The shortstop lined out sharply to first baseman Ryan Zimmerman, who then stepped on first to get the second out and completed the triple play with a throw to third base. Denard Span and Buster Posey were the runners picked off on first and third, and you can hardly blame them. Zimmerman caught a low line drive that Span thought hit the ground, so he took off for home. Posey was blocked by Zimmerman trying to get back to first.

It was the first 3-3-5 triple play in major league history, the first triple play in Nationals history, and the first Giants triple play since Aaron Rowand hit into one in 2009.

 

“(It’s) one of the last things you expect when you’re in that situation,” Crawford said, “…It sucks.”

Nationals left-hander Sammy Solis pulled off one the greatest feats he likely ever will. He faced one batter and earned an inning’s worth of work in the box score. The Nationals headed back into their dugout to greet a giddy Dusty Baker, while Bruce Bochy leaned silently on the railing in his dugout.

He didn’t throw his cap or fire off a wad of gum. In many ways it was a reflective moment, a culmination of so many negative factors the Giants have kept in tow since the All-Star break. On top of the losing, it was the ultimate unproductive at-bat with runners in scoring position.

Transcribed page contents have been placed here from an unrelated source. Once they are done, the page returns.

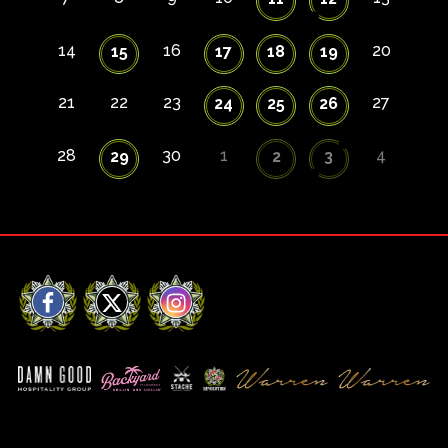
14
16
20
15
17
18
19
21
22
23
27
24
25
26
28
30
1
4
29
2
3
Facebook
X
Instagram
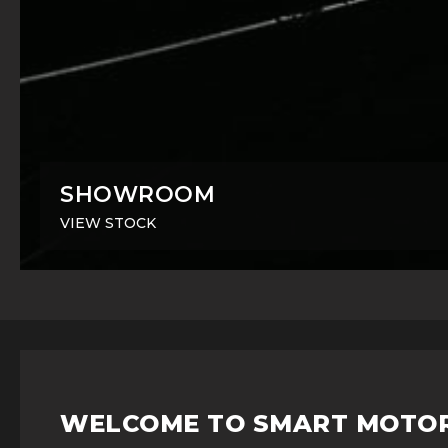
SHOWROOM
VIEW STOCK
WELCOME TO SMART MOTO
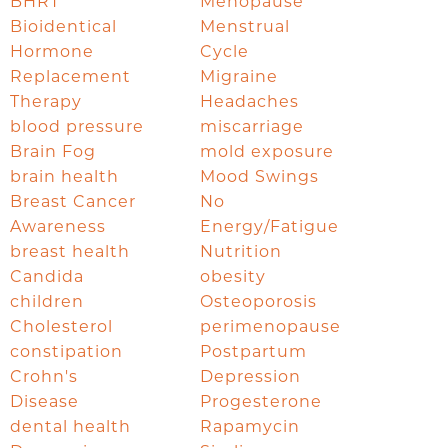
BHRT
Menopause
Bioidentical
Menstrual
Hormone
Cycle
Replacement
Migraine
Therapy
Headaches
blood pressure
miscarriage
Brain Fog
mold exposure
brain health
Mood Swings
Breast Cancer
No
Awareness
Energy/Fatigue
breast health
Nutrition
Candida
obesity
children
Osteoporosis
Cholesterol
perimenopause
constipation
Postpartum
Crohn's
Depression
Disease
Progesterone
dental health
Rapamycin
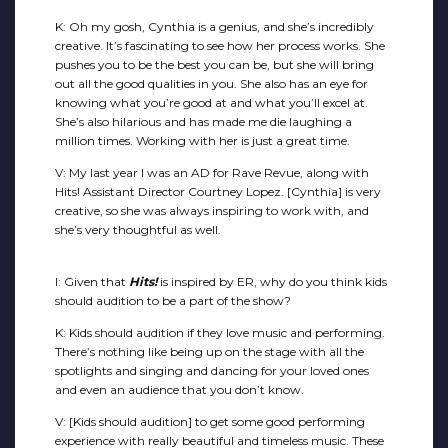
K: Oh my gosh, Cynthia is a genius, and she’s incredibly
creative. It’s fascinating to see how her process works. She
pushes you to be the best you can be, but she will bring
out all the good qualities in you. She also has an eye for
knowing what you’re good at and what you’ll excel at.
She’s also hilarious and has made me die laughing a
million times. Working with her is just a great time.
V: My last year I was an AD for Rave Revue, along with
Hits! Assistant Director Courtney Lopez. [Cynthia] is very
creative, so she was always inspiring to work with, and
she’s very thoughtful as well.
I: Given that
Hits!
is inspired by ER, why do you think kids
should audition to be a part of the show?
K: Kids should audition if they love music and performing.
There’s nothing like being up on the stage with all the
spotlights and singing and dancing for your loved ones
and even an audience that you don’t know.
V: [Kids should audition] to get some good performing
experience with really beautiful and timeless music. These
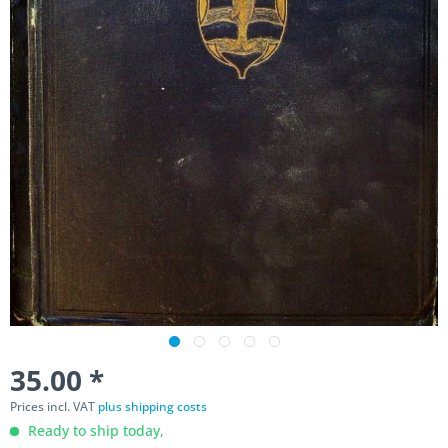
35.00 *
Prices incl. VAT
plus shipping costs
Ready to ship today,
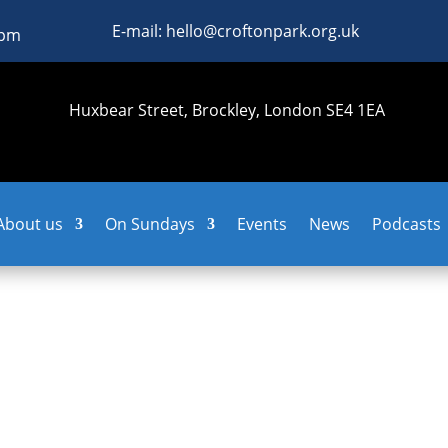
E-mail: hello@croftonpark.org.uk
0pm
Huxbear Street, Brockley, London SE4 1EA
About us
On Sundays
Events
News
Podcasts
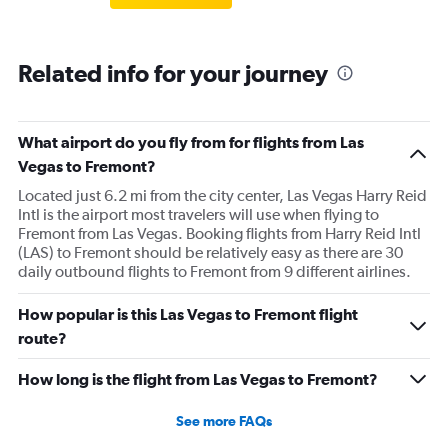
Related info for your journey
What airport do you fly from for flights from Las
Vegas to Fremont?
Located just 6.2 mi from the city center, Las Vegas Harry Reid
Intl is the airport most travelers will use when flying to
Fremont from Las Vegas. Booking flights from Harry Reid Intl
(LAS) to Fremont should be relatively easy as there are 30
daily outbound flights to Fremont from 9 different airlines.
How popular is this Las Vegas to Fremont flight
route?
How long is the flight from Las Vegas to Fremont?
See more FAQs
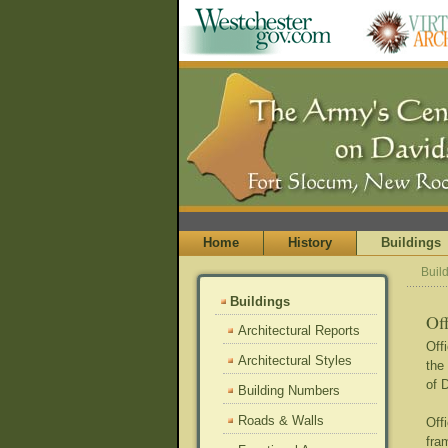
Home
History
Buildings
Buil
Buildings
Of
Architectural Reports
Off
Architectural Styles
the
of 
Building Numbers
Roads & Walls
Off
fra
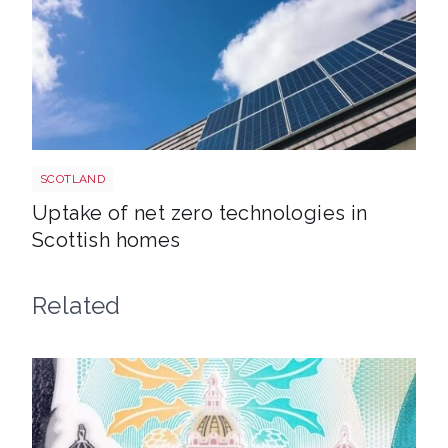
Solar roof shutterstock 695704453
SCOTLAND
Uptake of net zero technologies in
Scottish homes
Related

“When you get in these funks,” Bochy said, “what can go wrong goes wrong. When you’re in a winning streak, the ball bounces your way and everything goes your way.

“Right now it’s not going our way.”

Jeff Samardzija had already pitted the Giants in a three-run deficit at that point. They were going to be hard-pressed to tie the game or even take the lead with Crawford’s at-bat, but the right-hander sure wouldn’t have minded getting off the record for a seventh loss.

He allowed four runs over six innings, letting the Nationals to score in three separate frames. Samardzija’s success has gone down with the team’s, and his ERA has ballooned over six since June.

But Crawford’s misfortune was just the latest line of punches to be thrown at the Giants.

“That about sums it up right there,” Samardzija said of the triple play. “It wasn’t like it was a ground ball … He hit it on the screws. That’s just where we’re at right now.”